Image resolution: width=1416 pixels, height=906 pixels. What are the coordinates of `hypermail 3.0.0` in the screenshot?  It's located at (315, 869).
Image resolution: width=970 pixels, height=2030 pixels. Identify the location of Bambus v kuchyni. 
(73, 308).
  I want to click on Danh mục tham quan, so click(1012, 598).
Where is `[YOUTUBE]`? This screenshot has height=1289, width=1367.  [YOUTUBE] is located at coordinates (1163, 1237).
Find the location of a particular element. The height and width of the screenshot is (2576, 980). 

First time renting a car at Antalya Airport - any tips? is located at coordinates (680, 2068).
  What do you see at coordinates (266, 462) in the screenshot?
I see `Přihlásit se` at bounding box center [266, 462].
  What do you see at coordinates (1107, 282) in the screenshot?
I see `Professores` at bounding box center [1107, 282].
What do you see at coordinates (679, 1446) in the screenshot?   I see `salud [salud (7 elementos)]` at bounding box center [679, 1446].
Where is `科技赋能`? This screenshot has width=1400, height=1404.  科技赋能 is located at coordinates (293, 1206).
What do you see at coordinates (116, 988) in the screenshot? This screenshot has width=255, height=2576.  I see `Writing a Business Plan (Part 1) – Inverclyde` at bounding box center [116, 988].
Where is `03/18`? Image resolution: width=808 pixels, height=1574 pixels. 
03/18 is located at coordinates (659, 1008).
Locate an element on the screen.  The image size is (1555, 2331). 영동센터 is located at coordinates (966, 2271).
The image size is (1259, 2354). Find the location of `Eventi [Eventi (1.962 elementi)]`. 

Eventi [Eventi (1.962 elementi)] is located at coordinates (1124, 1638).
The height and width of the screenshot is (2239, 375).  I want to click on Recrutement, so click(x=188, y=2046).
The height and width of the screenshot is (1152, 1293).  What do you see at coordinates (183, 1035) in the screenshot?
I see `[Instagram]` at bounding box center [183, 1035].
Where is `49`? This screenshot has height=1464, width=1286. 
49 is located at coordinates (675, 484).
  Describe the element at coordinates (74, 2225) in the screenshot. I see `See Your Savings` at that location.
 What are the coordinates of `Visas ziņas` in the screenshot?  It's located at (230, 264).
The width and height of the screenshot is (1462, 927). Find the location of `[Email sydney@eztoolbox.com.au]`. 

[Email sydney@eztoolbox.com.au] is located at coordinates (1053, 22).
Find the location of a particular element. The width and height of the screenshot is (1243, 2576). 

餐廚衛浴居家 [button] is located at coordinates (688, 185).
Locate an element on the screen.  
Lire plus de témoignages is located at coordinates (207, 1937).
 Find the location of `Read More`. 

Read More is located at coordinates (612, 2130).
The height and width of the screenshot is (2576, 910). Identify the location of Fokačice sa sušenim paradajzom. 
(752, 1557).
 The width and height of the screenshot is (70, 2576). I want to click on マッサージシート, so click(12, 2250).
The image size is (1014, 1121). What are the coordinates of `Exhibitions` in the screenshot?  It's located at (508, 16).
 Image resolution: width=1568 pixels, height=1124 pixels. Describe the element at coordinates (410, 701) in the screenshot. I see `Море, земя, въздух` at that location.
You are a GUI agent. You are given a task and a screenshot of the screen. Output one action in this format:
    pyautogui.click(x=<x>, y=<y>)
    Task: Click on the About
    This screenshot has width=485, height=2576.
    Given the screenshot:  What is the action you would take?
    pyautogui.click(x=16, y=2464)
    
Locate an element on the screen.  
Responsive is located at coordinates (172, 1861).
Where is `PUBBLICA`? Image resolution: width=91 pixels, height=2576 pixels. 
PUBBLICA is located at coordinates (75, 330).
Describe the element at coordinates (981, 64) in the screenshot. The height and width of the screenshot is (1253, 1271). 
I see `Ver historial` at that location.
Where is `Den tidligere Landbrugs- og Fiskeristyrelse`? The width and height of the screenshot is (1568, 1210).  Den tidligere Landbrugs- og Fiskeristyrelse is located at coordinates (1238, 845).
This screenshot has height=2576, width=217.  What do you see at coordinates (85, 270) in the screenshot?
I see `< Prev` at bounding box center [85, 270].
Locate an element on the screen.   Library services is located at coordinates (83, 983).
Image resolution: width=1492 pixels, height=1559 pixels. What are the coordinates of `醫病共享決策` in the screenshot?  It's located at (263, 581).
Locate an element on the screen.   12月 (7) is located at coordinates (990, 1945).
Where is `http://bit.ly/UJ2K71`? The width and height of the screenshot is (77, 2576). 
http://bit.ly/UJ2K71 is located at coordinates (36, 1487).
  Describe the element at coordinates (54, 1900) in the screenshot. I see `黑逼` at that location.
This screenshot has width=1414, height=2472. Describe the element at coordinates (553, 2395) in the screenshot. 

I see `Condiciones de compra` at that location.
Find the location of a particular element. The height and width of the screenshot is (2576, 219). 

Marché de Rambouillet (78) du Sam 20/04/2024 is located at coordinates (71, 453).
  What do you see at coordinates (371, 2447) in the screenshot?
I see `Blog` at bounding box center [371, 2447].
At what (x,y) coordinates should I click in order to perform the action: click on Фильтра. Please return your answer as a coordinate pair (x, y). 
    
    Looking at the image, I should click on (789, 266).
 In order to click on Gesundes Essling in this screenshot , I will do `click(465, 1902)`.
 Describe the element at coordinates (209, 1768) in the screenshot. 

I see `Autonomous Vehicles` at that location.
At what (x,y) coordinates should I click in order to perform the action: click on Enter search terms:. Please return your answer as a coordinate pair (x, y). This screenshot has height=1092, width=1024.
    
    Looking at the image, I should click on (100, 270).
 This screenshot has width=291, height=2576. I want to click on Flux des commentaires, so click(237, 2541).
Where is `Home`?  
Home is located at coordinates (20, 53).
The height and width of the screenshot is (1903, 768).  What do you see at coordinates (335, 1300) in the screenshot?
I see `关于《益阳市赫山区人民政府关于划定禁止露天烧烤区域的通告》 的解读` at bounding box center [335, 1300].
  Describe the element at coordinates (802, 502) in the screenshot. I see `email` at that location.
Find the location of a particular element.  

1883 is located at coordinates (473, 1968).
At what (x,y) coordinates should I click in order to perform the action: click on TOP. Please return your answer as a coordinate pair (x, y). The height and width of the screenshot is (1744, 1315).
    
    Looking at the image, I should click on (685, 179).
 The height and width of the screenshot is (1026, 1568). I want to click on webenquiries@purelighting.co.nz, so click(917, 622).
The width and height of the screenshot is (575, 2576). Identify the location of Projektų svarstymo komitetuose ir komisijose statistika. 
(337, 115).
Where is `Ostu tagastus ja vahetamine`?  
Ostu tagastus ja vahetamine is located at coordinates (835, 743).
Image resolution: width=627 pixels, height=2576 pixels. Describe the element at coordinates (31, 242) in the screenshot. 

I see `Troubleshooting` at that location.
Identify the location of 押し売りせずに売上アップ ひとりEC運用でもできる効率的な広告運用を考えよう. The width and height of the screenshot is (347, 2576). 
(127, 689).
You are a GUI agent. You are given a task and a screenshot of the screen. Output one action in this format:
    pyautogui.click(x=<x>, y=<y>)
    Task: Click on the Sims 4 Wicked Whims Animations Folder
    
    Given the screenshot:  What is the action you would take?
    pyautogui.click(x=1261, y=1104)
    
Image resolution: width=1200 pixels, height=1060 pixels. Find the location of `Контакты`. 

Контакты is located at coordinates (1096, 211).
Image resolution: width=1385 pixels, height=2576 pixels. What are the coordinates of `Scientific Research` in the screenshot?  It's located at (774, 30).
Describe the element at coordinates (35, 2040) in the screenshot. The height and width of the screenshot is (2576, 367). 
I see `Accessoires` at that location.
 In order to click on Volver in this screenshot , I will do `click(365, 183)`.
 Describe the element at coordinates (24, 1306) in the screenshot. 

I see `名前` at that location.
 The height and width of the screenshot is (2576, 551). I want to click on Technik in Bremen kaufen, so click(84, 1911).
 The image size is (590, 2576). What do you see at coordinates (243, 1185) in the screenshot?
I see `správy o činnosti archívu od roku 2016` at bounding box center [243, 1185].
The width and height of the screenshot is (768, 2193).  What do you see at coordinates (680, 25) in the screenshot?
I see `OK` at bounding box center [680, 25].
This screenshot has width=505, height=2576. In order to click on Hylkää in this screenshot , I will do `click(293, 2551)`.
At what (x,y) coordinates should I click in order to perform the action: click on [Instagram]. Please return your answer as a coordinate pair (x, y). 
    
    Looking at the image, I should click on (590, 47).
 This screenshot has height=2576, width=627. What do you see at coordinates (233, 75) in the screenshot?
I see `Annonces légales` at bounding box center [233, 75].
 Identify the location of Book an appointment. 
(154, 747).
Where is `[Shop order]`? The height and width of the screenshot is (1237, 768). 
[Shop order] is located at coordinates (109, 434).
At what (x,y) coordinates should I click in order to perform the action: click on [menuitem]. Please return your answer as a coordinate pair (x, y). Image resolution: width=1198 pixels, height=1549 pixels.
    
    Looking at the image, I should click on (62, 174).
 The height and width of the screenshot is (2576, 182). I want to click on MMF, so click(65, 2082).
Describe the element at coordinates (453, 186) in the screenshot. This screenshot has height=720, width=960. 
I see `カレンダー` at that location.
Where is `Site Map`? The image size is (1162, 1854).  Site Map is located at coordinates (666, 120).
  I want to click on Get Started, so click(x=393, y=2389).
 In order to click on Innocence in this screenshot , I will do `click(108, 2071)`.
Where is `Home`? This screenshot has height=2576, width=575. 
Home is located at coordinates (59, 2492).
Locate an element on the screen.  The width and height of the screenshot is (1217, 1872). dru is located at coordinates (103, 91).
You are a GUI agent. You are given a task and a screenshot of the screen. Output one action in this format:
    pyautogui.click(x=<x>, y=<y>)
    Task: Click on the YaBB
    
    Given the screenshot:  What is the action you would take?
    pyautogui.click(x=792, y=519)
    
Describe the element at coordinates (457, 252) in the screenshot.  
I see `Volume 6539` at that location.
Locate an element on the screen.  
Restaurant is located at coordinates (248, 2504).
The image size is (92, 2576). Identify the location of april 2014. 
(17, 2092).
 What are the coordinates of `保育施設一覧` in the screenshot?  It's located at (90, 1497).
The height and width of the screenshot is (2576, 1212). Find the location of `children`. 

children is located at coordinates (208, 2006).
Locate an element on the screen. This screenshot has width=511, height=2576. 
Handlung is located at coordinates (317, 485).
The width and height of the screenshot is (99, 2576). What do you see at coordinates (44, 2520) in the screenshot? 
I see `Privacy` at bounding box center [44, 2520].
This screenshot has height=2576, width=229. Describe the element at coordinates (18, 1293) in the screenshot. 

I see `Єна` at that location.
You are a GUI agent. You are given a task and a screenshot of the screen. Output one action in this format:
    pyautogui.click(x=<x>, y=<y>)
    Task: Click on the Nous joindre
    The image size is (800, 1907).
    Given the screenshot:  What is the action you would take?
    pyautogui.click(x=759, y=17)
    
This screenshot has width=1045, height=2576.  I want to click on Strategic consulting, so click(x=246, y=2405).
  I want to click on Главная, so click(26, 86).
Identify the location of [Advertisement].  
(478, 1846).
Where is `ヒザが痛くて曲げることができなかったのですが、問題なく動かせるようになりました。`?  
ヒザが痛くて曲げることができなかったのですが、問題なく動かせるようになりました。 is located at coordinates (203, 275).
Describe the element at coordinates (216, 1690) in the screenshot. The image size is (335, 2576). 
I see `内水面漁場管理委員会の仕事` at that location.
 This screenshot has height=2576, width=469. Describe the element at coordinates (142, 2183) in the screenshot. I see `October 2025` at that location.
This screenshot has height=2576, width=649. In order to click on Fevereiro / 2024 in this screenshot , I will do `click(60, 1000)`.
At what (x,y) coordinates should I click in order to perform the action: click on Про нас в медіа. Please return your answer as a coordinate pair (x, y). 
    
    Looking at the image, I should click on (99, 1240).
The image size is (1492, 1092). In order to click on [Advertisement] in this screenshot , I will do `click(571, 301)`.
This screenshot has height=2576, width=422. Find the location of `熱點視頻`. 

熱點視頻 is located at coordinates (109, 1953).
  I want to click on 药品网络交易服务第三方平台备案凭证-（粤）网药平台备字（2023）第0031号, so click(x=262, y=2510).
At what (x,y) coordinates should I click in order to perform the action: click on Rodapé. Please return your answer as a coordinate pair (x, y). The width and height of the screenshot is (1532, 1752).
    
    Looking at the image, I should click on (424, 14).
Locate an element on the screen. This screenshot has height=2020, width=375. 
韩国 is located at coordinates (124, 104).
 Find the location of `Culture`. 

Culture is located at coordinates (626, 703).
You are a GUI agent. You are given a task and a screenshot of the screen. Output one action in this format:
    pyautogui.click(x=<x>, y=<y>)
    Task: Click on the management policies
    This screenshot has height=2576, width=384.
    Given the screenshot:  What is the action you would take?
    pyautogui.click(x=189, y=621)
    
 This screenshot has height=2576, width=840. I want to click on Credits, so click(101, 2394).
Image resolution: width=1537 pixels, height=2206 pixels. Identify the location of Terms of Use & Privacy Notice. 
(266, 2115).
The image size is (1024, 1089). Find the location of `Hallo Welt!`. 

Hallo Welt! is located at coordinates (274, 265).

________________

Prompt -
Look above for the line that contains "Image resolution: width=1385". Starting there, transcribe every line exactly until you have copied the line that contains "This screenshot has width=505, height=2576.".

Answer space -
Image resolution: width=1385 pixels, height=2576 pixels. What are the coordinates of `Scientific Research` in the screenshot?  It's located at (774, 30).
Describe the element at coordinates (35, 2040) in the screenshot. The height and width of the screenshot is (2576, 367). 
I see `Accessoires` at that location.
 In order to click on Volver in this screenshot , I will do `click(365, 183)`.
 Describe the element at coordinates (24, 1306) in the screenshot. 

I see `名前` at that location.
 The height and width of the screenshot is (2576, 551). I want to click on Technik in Bremen kaufen, so click(84, 1911).
 The image size is (590, 2576). What do you see at coordinates (243, 1185) in the screenshot?
I see `správy o činnosti archívu od roku 2016` at bounding box center [243, 1185].
The width and height of the screenshot is (768, 2193).  What do you see at coordinates (680, 25) in the screenshot?
I see `OK` at bounding box center [680, 25].
This screenshot has width=505, height=2576. In order to click on Hylkää in this screenshot , I will do `click(293, 2551)`.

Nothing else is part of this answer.